An international team of researchers said they will soon begin analyzing cosmic particles collected inside Egypt's Bent Pyramid to search for clues as to how it was built and learn more about the 4,600-year-old structure.

Mehdi Tayoubi, president of the Heritage Innovation Preservation Institute, said that plates planted inside the pyramid last month have collected data on radiographic particles known as muons that rain down from Earth's atmosphere. The particles pass through empty spaces but can be absorbed or deflected by harder surfaces. By studying particle accumulations, scientists may learn more about the construction of the pyramid, built by the Pharaoh Snefru. It is believed to have been ancient Egypt's first attempt to build a smooth-sided pyramid.

Bird die-off alarms experts

Tens of thousands of dead birds are washing up on the beaches of Alaska's Prince William Sound, an unexplained mass die-off that some experts said may be related to the changing climate.

The birds, all of a species known as the common murre, appear to have starved to death, federal wildlife officials said, suggesting disruptions to the supply of herring and other fish that make up the birds' diet. Even for a region that has seen die-offs of murres before, this event seems exceptional, local officials said. David Irons, a biologist who recently retired from the U.S. Fish and Wildlife Service's migratory bird division, said: "Seabird biologists say seabirds are indicators of the health of the ecosystem. Now they're dying, and that is telling us something."

Ancient crocodile nearly size of bus

Paleontologists in Tunisia made a discovery of massive proportions: the world's largest sea-dwelling crocodile, previously unknown to science.

This prehistoric crocodile is believed to have measured more than 30 feet long and weighed three tons. The skull alone is more than five feet long. Researchers named the new species the Machimosaurus rex and described their findings this week in the journal Cretaceous Research.

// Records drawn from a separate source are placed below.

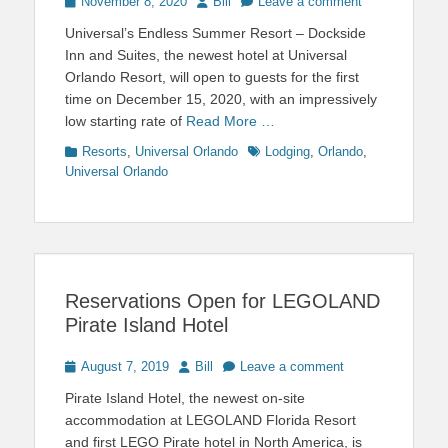
Posted
Author
November 8, 2020
Bill
Leave a comment
on
Universal’s Endless Summer Resort – Dockside
Inn and Suites, the newest hotel at Universal
Orlando Resort, will open to guests for the first
time on December 15, 2020, with an impressively
low starting rate of
Read More …
Categories
Tags
Resorts
,
Universal Orlando
Lodging
,
Orlando
,
Universal Orlando
Reservations Open for LEGOLAND
Pirate Island Hotel
Posted
Author
August 7, 2019
Bill
Leave a comment
on
Pirate Island Hotel, the newest on-site
accommodation at LEGOLAND Florida Resort
and first LEGO Pirate hotel in North America, is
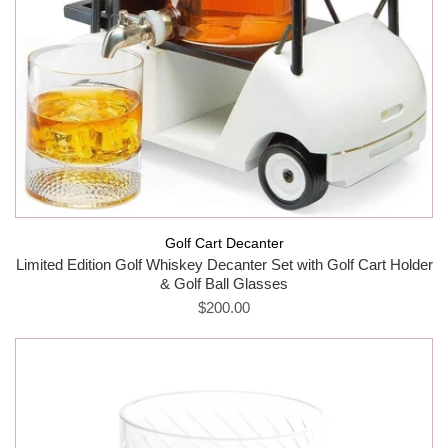
Golf Cart Decanter
Limited Edition Golf Whiskey Decanter Set with Golf Cart Holder
& Golf Ball Glasses
$200.00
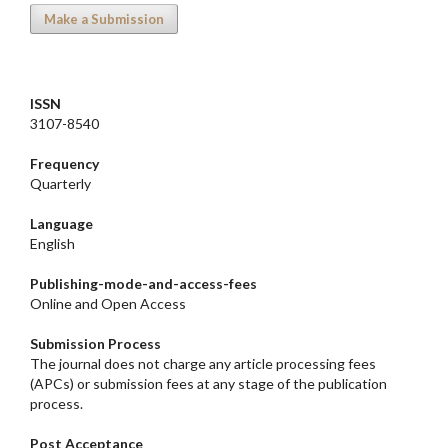
Make a Submission
ISSN
3107-8540
Frequency
Quarterly
Language
English
Publishing-mode-and-access-
fees
Online and Open Access
Submission Process
The journal does not charge any article processing fees
(APCs) or submission fees at any stage of the publication
process.
Post Acceptance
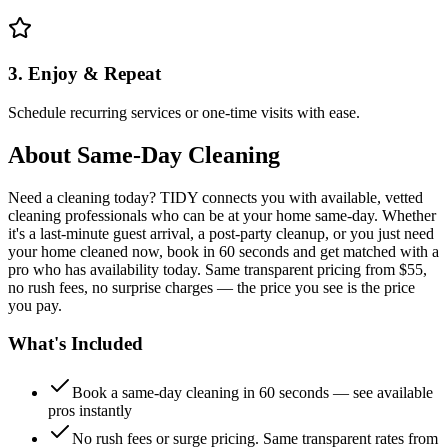
3. Enjoy & Repeat
Schedule recurring services or one-time visits with ease.
About
Same-Day Cleaning
Need a cleaning today? TIDY connects you with available, vetted
cleaning professionals who can be at your home same-day. Whether
it's a last-minute guest arrival, a post-party cleanup, or you just need
your home cleaned now, book in 60 seconds and get matched with a
pro who has availability today. Same transparent pricing from $55,
no rush fees, no surprise charges — the price you see is the price
you pay.
What's Included
Book a same-day cleaning in 60 seconds — see available
pros instantly
No rush fees or surge pricing. Same transparent rates from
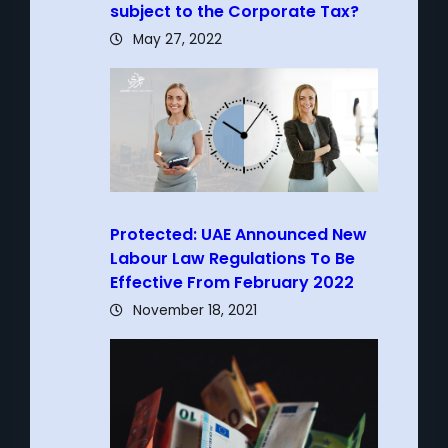
subject to the Corporate Tax?
May 27, 2022
Protected: UAE Announced New
Labour Law Regulations To Be
Effective From February 2022
November 18, 2021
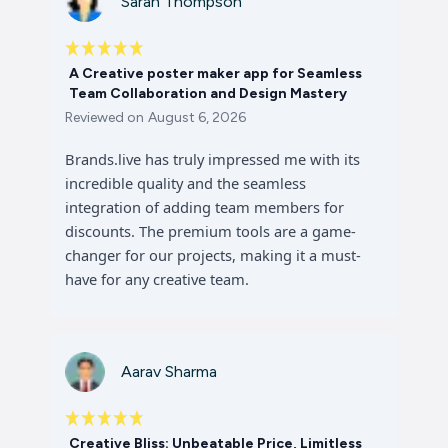
Sarah Thompson
A Creative poster maker app for Seamless
Team Collaboration and Design Mastery
Reviewed on
August 6, 2026
Brands.live has truly impressed me with its
incredible quality and the seamless
integration of adding team members for
discounts. The premium tools are a game-
changer for our projects, making it a must-
have for any creative team.
Aarav Sharma
Creative Bliss: Unbeatable Price, Limitless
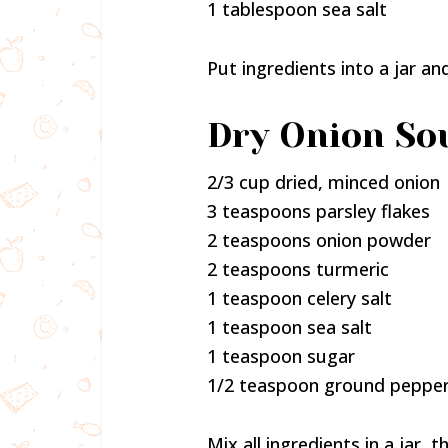
1 tablespoon sea salt
Put ingredients into a jar an
Dry Onion So
2/3 cup dried, minced onion
3 teaspoons parsley flakes
2 teaspoons onion powder
2 teaspoons turmeric
1 teaspoon celery salt
1 teaspoon sea salt
1 teaspoon sugar
1/2 teaspoon ground peppe
Mix all ingredients in a jar, 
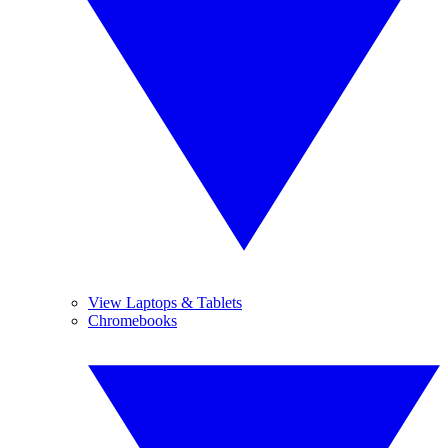
View Laptops & Tablets
Chromebooks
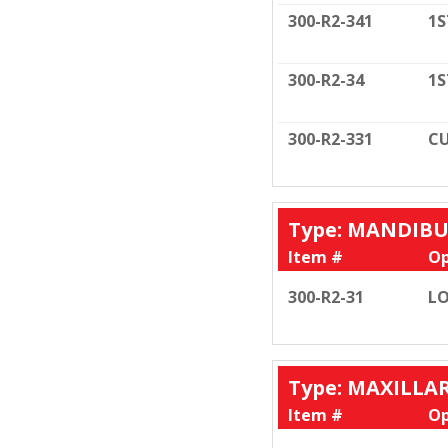
300-R2-341
1S
300-R2-34
1S
300-R2-331
CU
Type: MANDIB
Item #
Op
300-R2-31
LO
Type: MAXILLA
Item #
Op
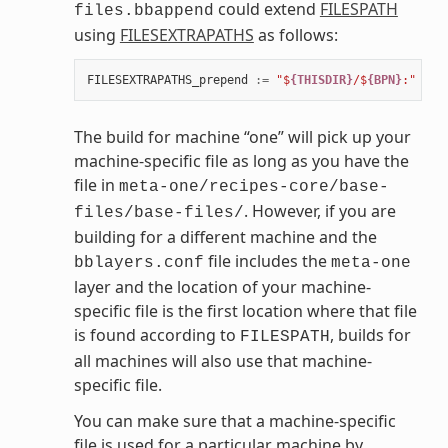
could extend
FILESPATH
files.bbappend
using
FILESEXTRAPATHS
as follows:
FILESEXTRAPATHS_prepend
:=
"$
{THISDIR}
/$
{BPN}
:"
The build for machine “one” will pick up your
machine-specific file as long as you have the
file in
meta-one/recipes-core/base-
. However, if you are
files/base-files/
building for a different machine and the
file includes the
bblayers.conf
meta-one
layer and the location of your machine-
specific file is the first location where that file
is found according to
, builds for
FILESPATH
all machines will also use that machine-
specific file.
You can make sure that a machine-specific
file is used for a particular machine by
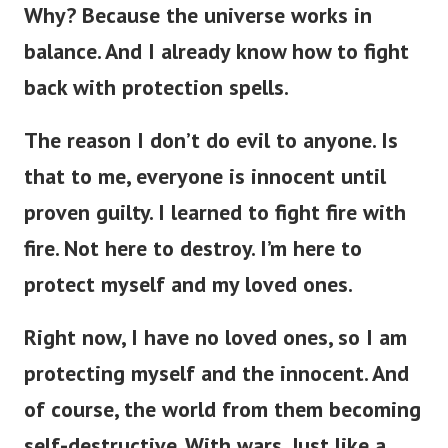
Why? Because the universe works in
balance. And
I already know how to fight
back with protection spells.
The reason I don’t do evil to anyone. Is
that to me, everyone is innocent until
proven guilty. I learned to fight fire with
fire. Not here to destroy. I’m here to
protect myself and my loved ones.
Right now, I have no loved ones, so I am
protecting myself and the innocent. And
of course, the world from them becoming
self-destructive. With wars. Just like a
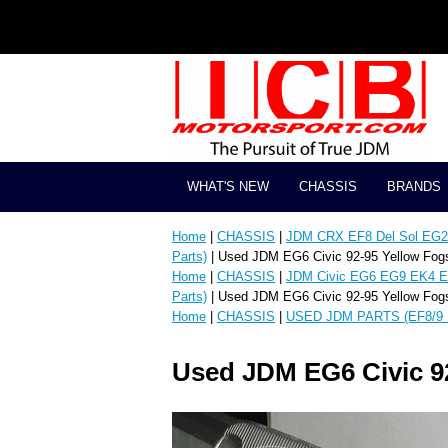
WHAT'S NEW
CHASSIS
BRANDS
Home
|
CHASSIS
|
JDM CRX EF8 Del Sol EG2 
Parts)
| Used JDM EG6 Civic 92-95 Yellow Fog
Home
|
CHASSIS
|
JDM Civic EG6 EG9 EK4 E
Parts)
| Used JDM EG6 Civic 92-95 Yellow Fog
Home
|
CHASSIS
|
USED JDM PARTS (EF8/9 
Used JDM EG6 Civic 9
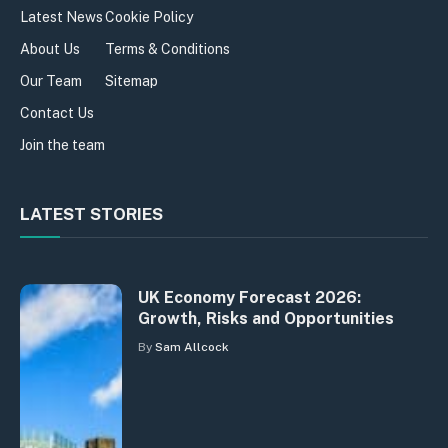
Latest News
Cookie Policy
About Us
Terms & Conditions
Our Team
Sitemap
Contact Us
Join the team
LATEST STORIES
UK Economy Forecast 2026:
Growth, Risks and Opportunities
By
Sam Allcock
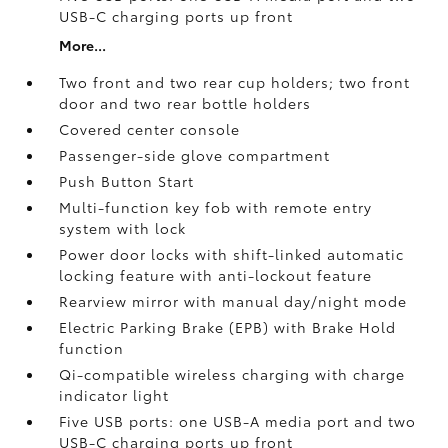
USB-C charging ports up front
More...
Two front and two rear cup holders; two front
door and two rear bottle holders
Covered center console
Passenger-side glove compartment
Push Button Start
Multi-function key fob with remote entry
system with lock
Power door locks with shift-linked automatic
locking feature with anti-lockout feature
Rearview mirror with manual day/night mode
Electric Parking Brake (EPB)
with Brake Hold
function
Qi-compatible wireless charging with charge
indicator light
Five USB ports:
one USB-A media port and two
USB-C charging ports up front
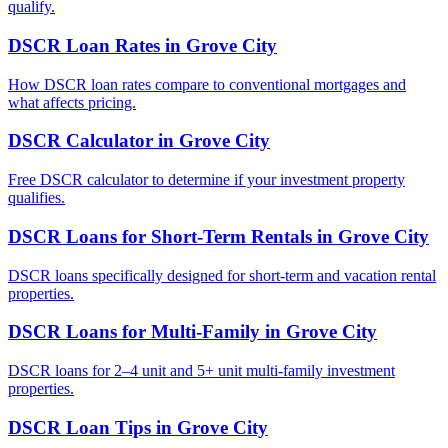
qualify.
DSCR Loan Rates
in
Grove City
How DSCR loan rates compare to conventional mortgages and
what affects pricing.
DSCR Calculator
in
Grove City
Free DSCR calculator to determine if your investment property
qualifies.
DSCR Loans for Short-Term Rentals
in
Grove City
DSCR loans specifically designed for short-term and vacation rental
properties.
DSCR Loans for Multi-Family
in
Grove City
DSCR loans for 2–4 unit and 5+ unit multi-family investment
properties.
DSCR Loan Tips
in
Grove City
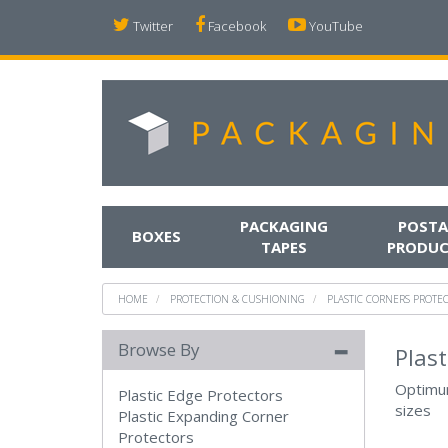
Twitter
Facebook
YouTube
PACKAGING
POSTA
BOXES
TAPES
PRODUC
HOME
PROTECTION & CUSHIONING
PLASTIC CORNERS PROTE
Browse By
Plast
Optimum
Plastic Edge Protectors
sizes
Plastic Expanding Corner
Protectors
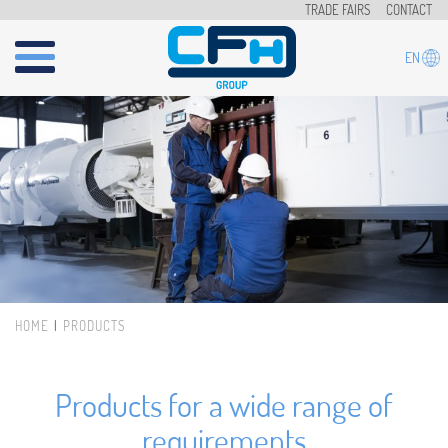
Skip to main content
TRADE FAIRS
CONTACT
EN
HOME
PRODUCTS
You are here
Products for a wide range of
requirements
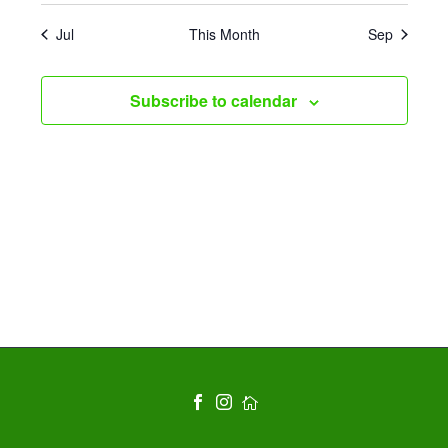
Jul
This Month
Sep
Subscribe to calendar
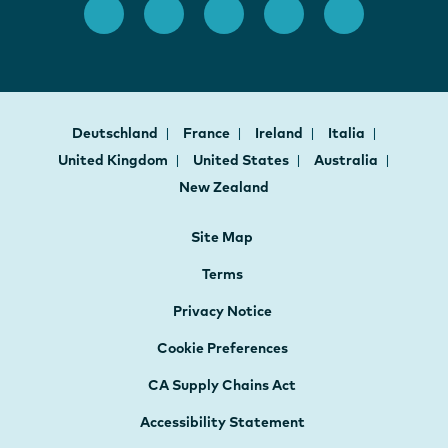
Deutschland
France
Ireland
Italia
United Kingdom
United States
Australia
New Zealand
Site Map
Terms
Privacy Notice
Cookie Preferences
CA Supply Chains Act
Accessibility Statement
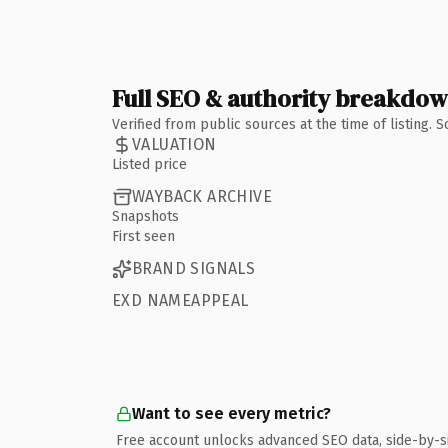
Full SEO & authority breakdo
Verified from public sources at the time of listing.
VALUATION
Listed price
WAYBACK ARCHIVE
Snapshots
First seen
BRAND SIGNALS
EXD NAMEAPPEAL
Want to see every metric?
Free account unlocks advanced SEO data, side-by-s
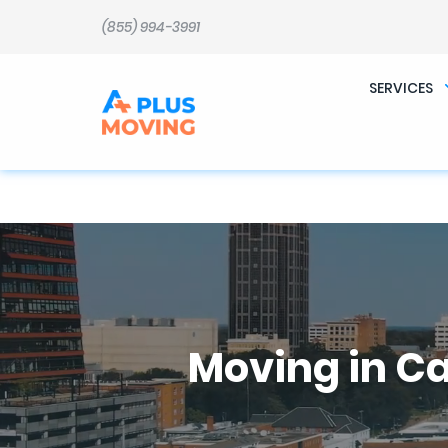
b�>j��)΄��!P�����ԫ��&���;�"k��B�޶�}��������p�SVT�(w��ę��!j������ 
m��@J����nQ+���պ��כ��7�Ma�jf��J��ͱ4j���Ѳ�
(855) 994-3991
撆R��x�ZMz�7v��IW���/d��ٞ�Тז�c�ZM~�ji�� ߒ��sQz�����Ԡ��DW��3�De�n"��M�+/��������B��:�-
�u��IJ���7j�委���9��p�=�'m��AN�ޭ�=
Ϲ�+,&��Ὰܢ��F[��(�1�*"�� ϒ��"J����ԧ�����<�;�b"�� ���"j�����ܢ��F[��x� ,�!q�� қ�*]/
���؝�2��7�SMc�s"���ޭ�DQ/�应�ܢ��F_��!� :�s"�� ����7`��������F��+�SVT�n"��IJ����nQ/�应����B ��4�
SERVICES
w�D"��IJ�׭�-`������S��9�Dr�ji��EJ߅��gJ�应��矁[��x�ZM~�n"��IB؃��!'����Тѕ��+��(m��IK�ʭ�/|
Moving in C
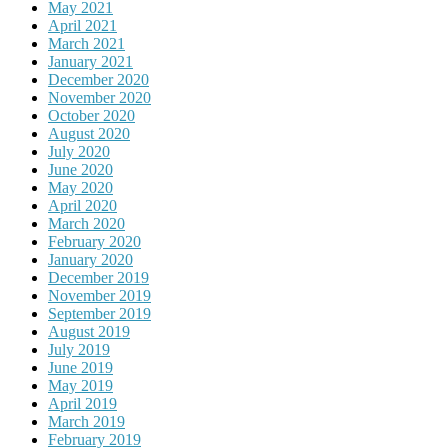
May 2021
April 2021
March 2021
January 2021
December 2020
November 2020
October 2020
August 2020
July 2020
June 2020
May 2020
April 2020
March 2020
February 2020
January 2020
December 2019
November 2019
September 2019
August 2019
July 2019
June 2019
May 2019
April 2019
March 2019
February 2019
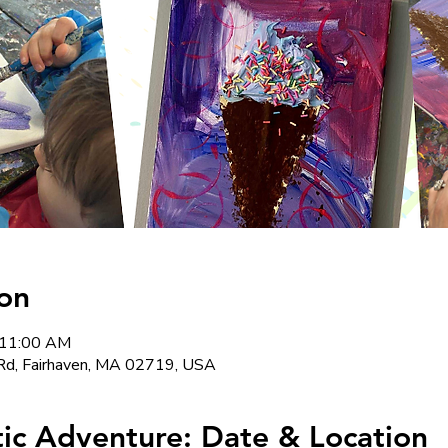
on
 11:00 AM
Rd, Fairhaven, MA 02719, USA
stic Adventure: Date & Location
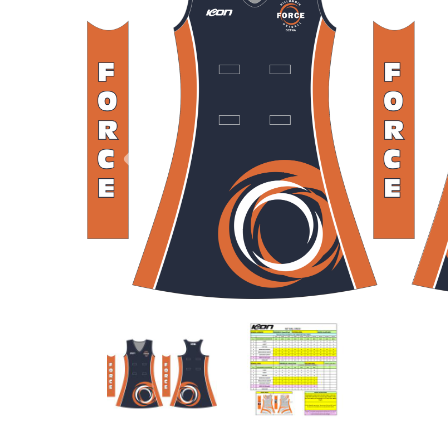
Previous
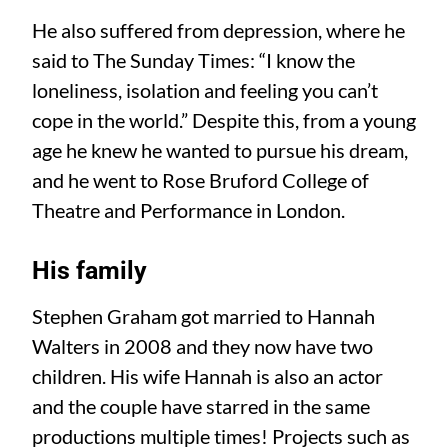
He also suffered from depression, where he
said to The Sunday Times: “I know the
loneliness, isolation and feeling you can’t
cope in the world.” Despite this, from a young
age he knew he wanted to pursue his dream,
and he went to Rose Bruford College of
Theatre and Performance in London.
His family
Stephen Graham got married to Hannah
Walters in 2008 and they now have two
children. His wife Hannah is also an actor
and the couple have starred in the same
productions multiple times! Projects such as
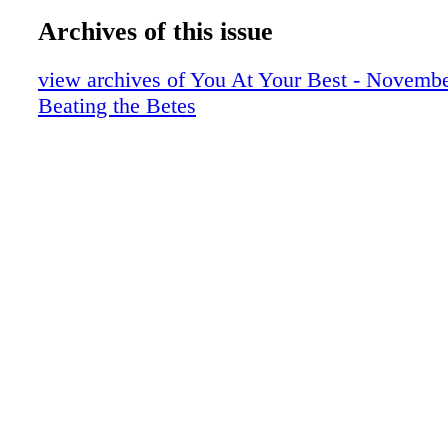
Archives of this issue
view archives of You At Your Best - Novembe
Beating the Betes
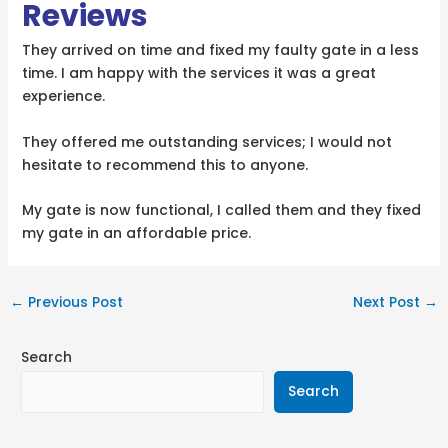
Reviews
They arrived on time and fixed my faulty gate in a less
time. I am happy with the services it was a great
experience.
They offered me outstanding services; I would not
hesitate to recommend this to anyone.
My gate is now functional, I called them and they fixed
my gate in an affordable price.
←
Previous Post
Next Post
→
Search
Search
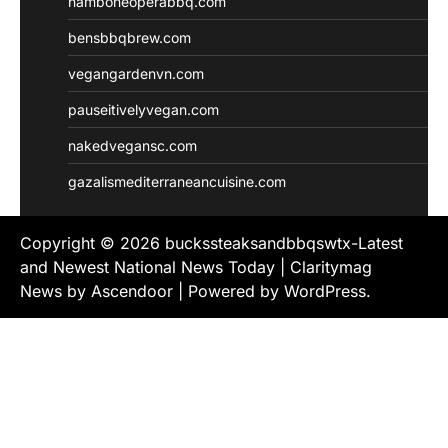
hamboneoperabbq.com
bensbbqbrew.com
vegangardenvn.com
pauseitivelyvegan.com
nakedvegansc.com
gazalismediterraneancuisine.com
Copyright © 2026
buckssteaksandbbqswtx-Latest
and Newest National News Today
| Claritymag
News by
Ascendoor
| Powered by
WordPress
.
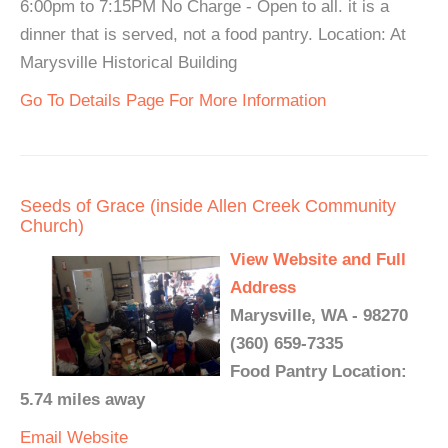
6:00pm to 7:15PM No Charge - Open to all. it is a
dinner that is served, not a food pantry. Location: At
Marysville Historical Building
Go To Details Page For More Information
Seeds of Grace (inside Allen Creek Community
Church)
View Website and Full
Address
Marysville, WA - 98270
(360) 659-7335
Food Pantry Location:
5.74 miles away
Email
Website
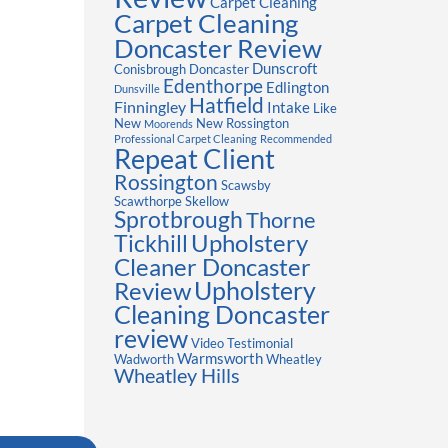
Carpet Cleaning
Carpet Cleaning
Doncaster Review
Dunscroft
Conisbrough
Doncaster
Edenthorpe
Edlington
Dunsville
Hatfield
Finningley
Intake
Like
New
New Rossington
Moorends
Professional Carpet Cleaning
Recommended
Repeat Client
Rossington
Scawsby
Scawthorpe
Skellow
Sprotbrough
Thorne
Upholstery
Tickhill
Cleaner Doncaster
Review
Upholstery
Cleaning Doncaster
review
Video Testimonial
Warmsworth
Wadworth
Wheatley
Wheatley Hills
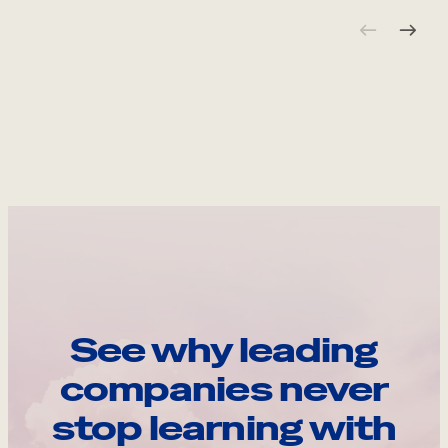
See why leading
companies never
stop learning with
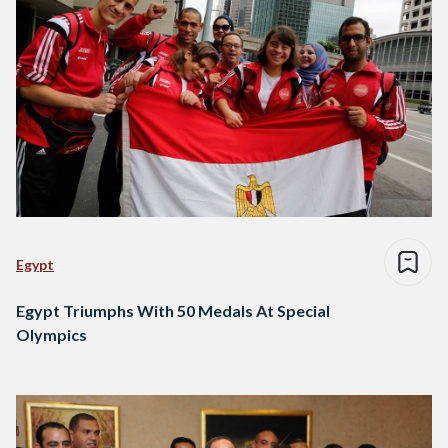
Egypt
Egypt Triumphs With 50 Medals At Special
Olympics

"Massive" is how lead author Federico Fanti of the University of Bologna described the crocodile. "It's just big. It's almost the size of a bus."

This discovery is groundbreaking for other reasons; Fanti said this finding undermines previous theories about prehistoric life. This group of crocodiles was considered to have gone extinct about 150 million years ago at the end of the Jurassic Period, but this particular M. rex lived about 130 million years ago. "That's leading us to consider the mass extinction theory is wrong," Fanti said.